TASK OBJECTIVE – All of the data should be given again word for word, though the images are to be left out.

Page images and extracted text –
==============================

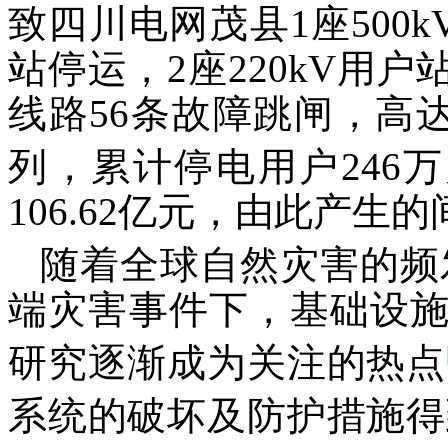
致四川电网茂县1座500k
站停运，2座220kV用户站
线路56条故障跳闸，高达
列，累计停电用户246
106.62亿元，由此产
随着全球自然灾害的频
端灾害事件下，基础设
研究逐渐成为关注的热点
系统的破坏及防护措施得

==============================

RESULT BELOW –
致四川电网茂县1座500k
站停运，2座220kV用户站
线路56条故障跳闸，高达
列，累计停电用户246
106.62亿元，由此产
随着全球自然灾害的频
端灾害事件下，基础设
研究逐渐成为关注的热点
系统的破坏及防护措施得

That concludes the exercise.